"""

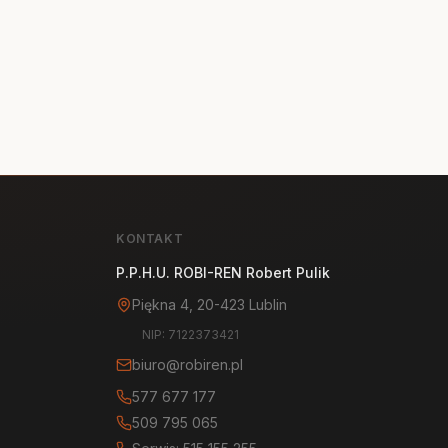
KONTAKT
P.P.H.U. ROBI-REN Robert Pulik
Piękna 4, 20-423 Lublin
NIP: 7122373421
biuro@robiren.pl
577 677 177
509 795 065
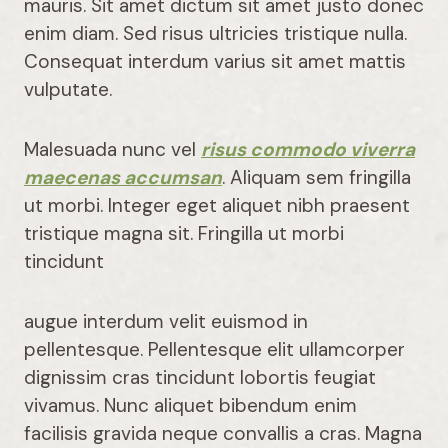
mauris. Sit amet dictum sit amet justo donec
enim diam. Sed risus ultricies tristique nulla.
Consequat interdum varius sit amet mattis
vulputate.
Malesuada nunc vel
risus commodo viverra
maecenas accumsan
. Aliquam sem fringilla
ut morbi. Integer eget aliquet nibh praesent
tristique magna sit. Fringilla ut morbi
tincidunt
augue interdum velit euismod in
pellentesque. Pellentesque elit ullamcorper
dignissim cras tincidunt lobortis feugiat
vivamus. Nunc aliquet bibendum enim
facilisis gravida neque convallis a cras. Magna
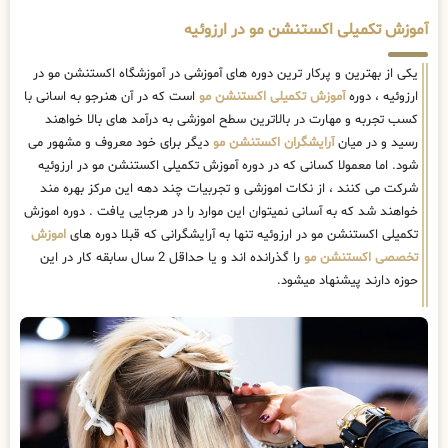
آموزش تکمیلی اکستنشن مو در ارزوئیه
یکی از بهترین و پرکار ترین دوره های آموزشی در آموزشگاه اکستنشن مو در
ارزوئیه ، دوره
آموزش تکمیلی اکستنشن مو
است که در آن هنرجو به اسانی با
کسب تجربه و مهارت در بالاترین سطح اموزشی به درآمد های بالا خواهند
رسید و در میان
آرایشگران اکستنشن مو
دیگر برای خود معروف و مشهور می
شود. اما معمولا کسانی که در دوره آموزش تکمیلی اکستنشن مو در ارزوئیه
شرکت می کنند ، از نکات اموزشی و تجربیات چند دهه این مرکز بهره مند
خواهند شد که به آسانی نمیتوان این موارد را در هرجایی یافت . دوره اموزش
تکمیلی اکستنشن مو در ارزوئیه تنها به آرایشگرانی که قبلا دوره های
اموزش
تخصصی اکستنشن مو
را گذرانده اند و یا حداقل 2 سال سابقه کار در این
حوزه دارند پیشنهاد میشود.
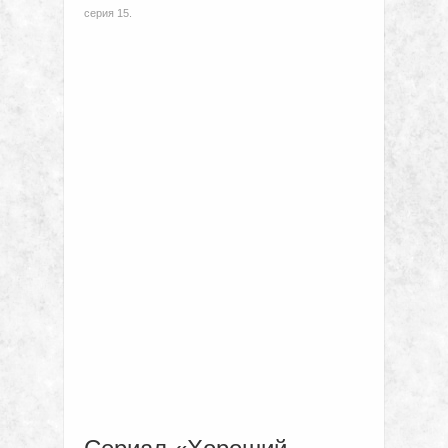
серия 15.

"""

# Exercise instructions
Apart from the images, every line above needs to be printed again exactly.

# Answer to this exercise
KONTAKT
P.P.H.U. ROBI-REN Robert Pulik
Piękna 4, 20-423 Lublin
NIP: 7122373421
biuro@robiren.pl
577 677 177
509 795 065
mauris. Sit amet dictum sit amet justo donec
enim diam. Sed risus ultricies tristique nulla.
Consequat interdum varius sit amet mattis
vulputate.
Malesuada nunc vel
risus commodo viverra
maecenas accumsan
. Aliquam sem fringilla
ut morbi. Integer eget aliquet nibh praesent
tristique magna sit. Fringilla ut morbi
tincidunt
augue interdum velit euismod in
pellentesque. Pellentesque elit ullamcorper
dignissim cras tincidunt lobortis feugiat
vivamus. Nunc aliquet bibendum enim
facilisis gravida neque convallis a cras. Magna
آموزش تکمیلی اکستنشن مو در ارزوئیه
یکی از بهترین و پرکار ترین دوره های آموزشی در آموزشگاه اکستنشن مو در
ارزوئیه ، دوره
آموزش تکمیلی اکستنشن مو
است که در آن هنرجو به اسانی با
کسب تجربه و مهارت در بالاترین سطح اموزشی به درآمد های بالا خواهند
رسید و در میان
آرایشگران اکستنشن مو
دیگر برای خود معروف و مشهور می
شود. اما معمولا کسانی که در دوره آموزش تکمیلی اکستنشن مو در ارزوئیه
شرکت می کنند ، از نکات اموزشی و تجربیات چند دهه این مرکز بهره مند
خواهند شد که به آسانی نمیتوان این موارد را در هرجایی یافت . دوره اموزش
تکمیلی اکستنشن مو در ارزوئیه تنها به آرایشگرانی که قبلا دوره های
اموزش
تخصصی اکستنشن مو
را گذرانده اند و یا حداقل 2 سال سابقه کار در این
حوزه دارند پیشنهاد میشود.
серия 15.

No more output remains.